Si son ampleur paraît limitée au regard des flux financiers, ce système permet à un donateur particulièrement riche de contourner la limite des 7 500 euros fixée par la loi, en donnant à l’UMP et à autant de formations satellites qu’il le souhaite. "Chaque année, ces partis thésaurisent de l’argent, cumulent en attendant l’échéance électorale, puis au moment venu, transfèrent les sommes vers le parti central, constate François Logerot. Le quasi-déplafonnement de cette niche fiscale est un détournement de l’esprit de la loi sur le financement des partis, la commission le répète depuis 1995."
Le Parti radical, grand gagnant de la générosité de l’UMP
En 2008, le parti présidentiel disposait de 52 108 172 euros de recettes. Plombé par la campagne de 2007, qui lui a laissé un déficit de 29 millions, l’UMP a tout de même trouvé 2 405 147 euros à donner à plusieurs clubs et petites formations.
Premier bénéficiaire de la générosité de l’UMP : le Parti radical de Jean-Louis Borloo, qui a touché un million d’euros du parti présidentiel. C’est la plus grosse donation du parti. Ensuite viennent les subventions aux partis associés : 200 000 euros pour le Nouveau Centre d’Hervé Morin, grand adepte des financements complexes, 150 000 euros pour le Forum des républicains sociaux de Christine Boutin, 100 000 euros pour La Gauche moderne, le parti de Jean-Marie Bockel, 100 000 également aux Progressistes, le mouvement d’Eric Besson.
Charles Pasqua, heureux bénéficiaire
MM. Bockel et Besson, actuellement au gouvernement, sont moins bien dotés que d’autres hommes politiques dont l’activité est pourtant moindre. Ainsi, Charles Millon, ancien président du conseil régional de Rhône-Alpes, a touché 123 426 euros pour son parti, la Droite libérale chrétienne. Charles Pasqua, qui fut l’un des mentors politiques de Nicolas Sarkozy, a touché quant à lui 160 000 euros de l’UMP pour son Rassemblement pour la France et l’indépendance de l’Europe, parti à l’activité pourtant peu visible.
Quelques petits clubs ne sont pas oubliés : France 9, de François Fillon, a ainsi reçu 60 000 euros. Dialogue initiative, animé par Jean-Pierre Raffarin, a récupéré 100 000 euros. L’association pour la réforme, club d’Edouard Balladur, a touché 76 000 euros.
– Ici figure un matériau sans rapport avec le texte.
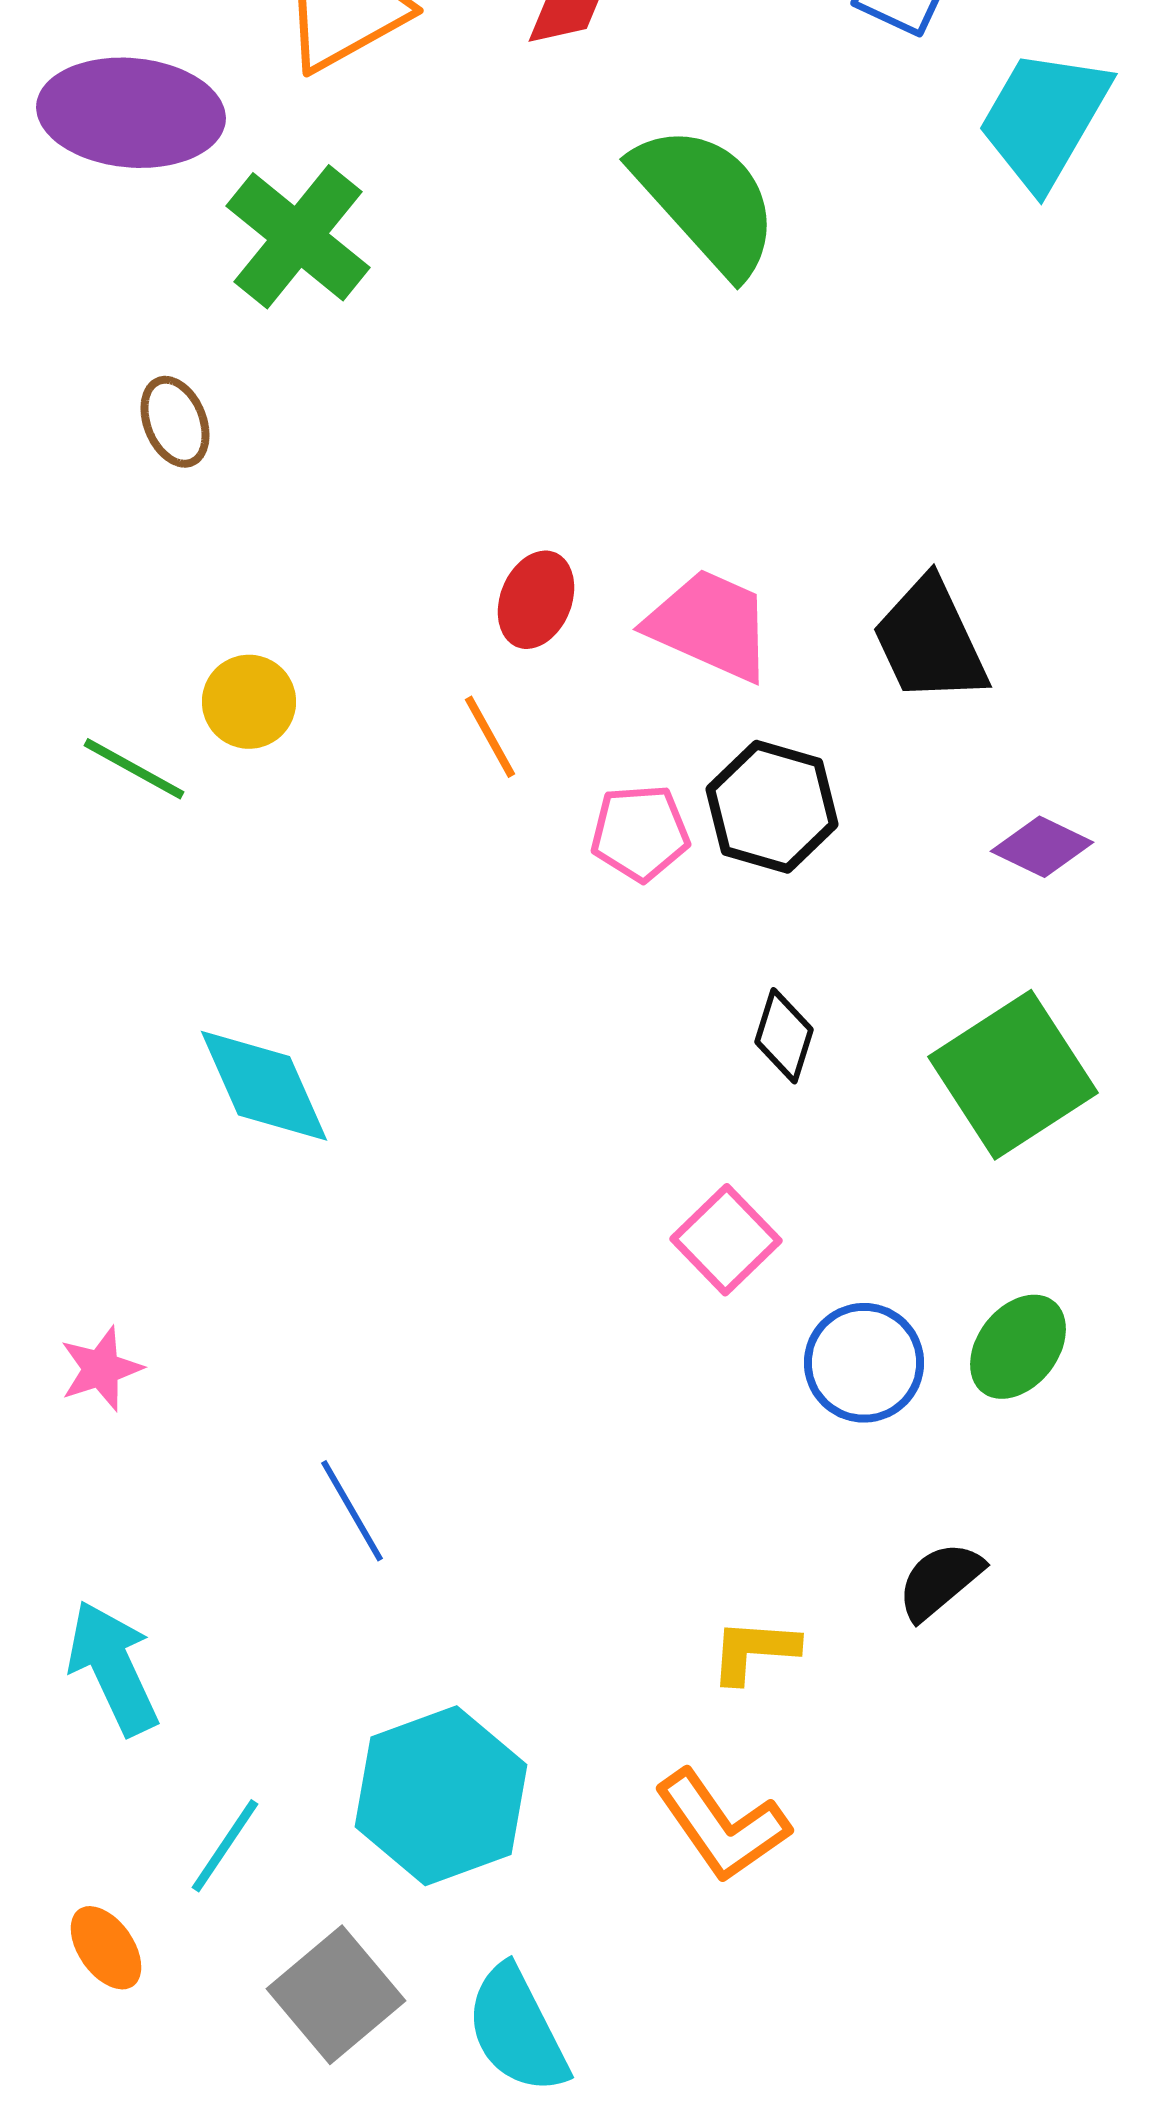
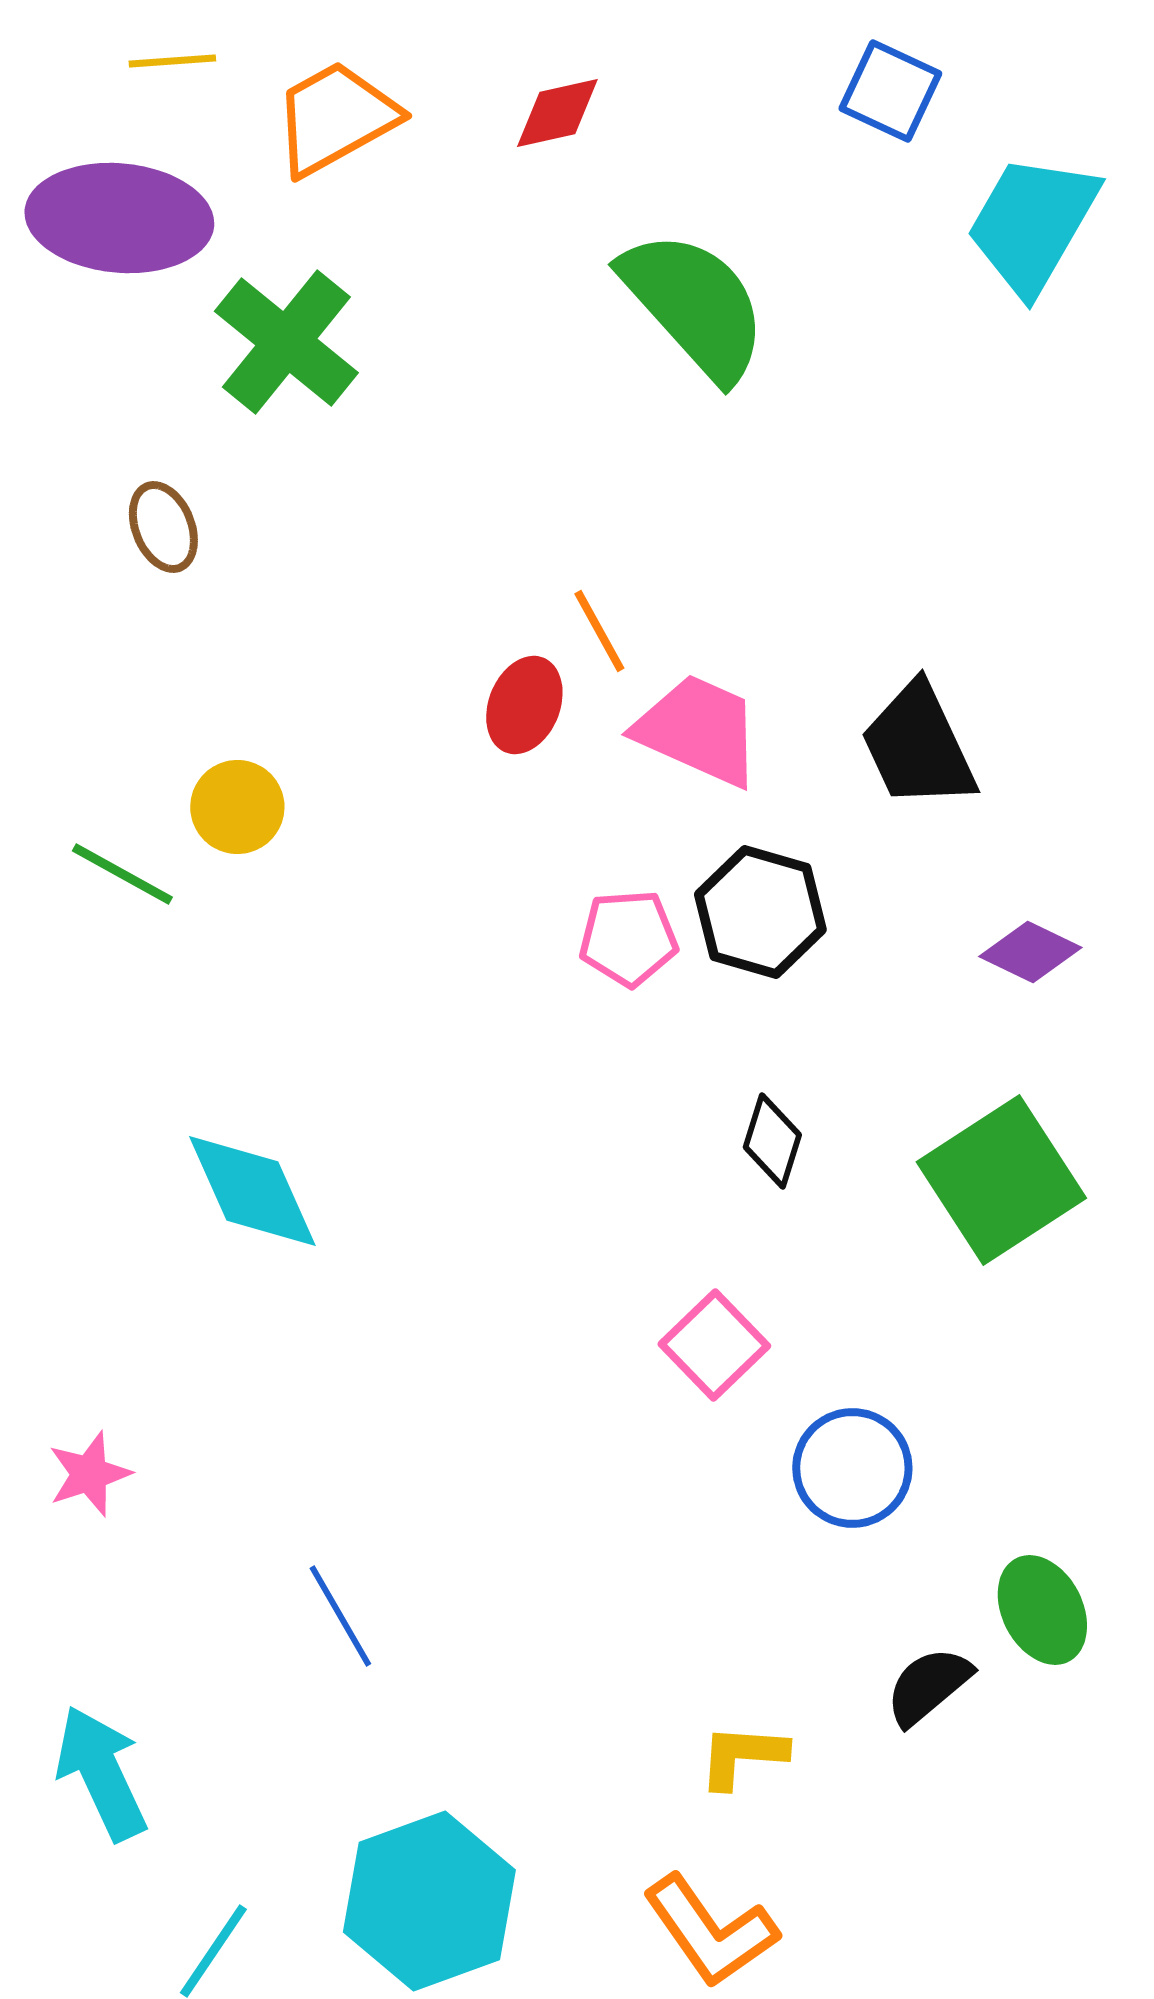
orange line: (490, 737) -> (599, 631), moved
green ellipse: (1018, 1347) -> (1042, 1610), moved, turned -65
Enfin, l’Association de soutien à l’action d’Eric Woerth (Asaew), alors trésorier de l’UMP, a été dotée de 11 250 euros en 2008, s’ajoutant aux 55 000 euros de l’exercice précédent. L’état de grâce est passé pour Le Chêne, de Michèle Alliot-Marie, qui fut un temps candidate à la présidentielle de 2007. Son parti qui avait reçu 95 000 euros en 2007 n’a rien obtenu l’année d’après.
Au sein de l’UMP on se refuse à toute explication sur la nature des accords passés entre l’UMP et ses satellites. Pour sa part, la commission rappelle la loi : "Notre rôle est de surveiller les origines des ressources des partis politiques, pas de contrôler leurs dépenses."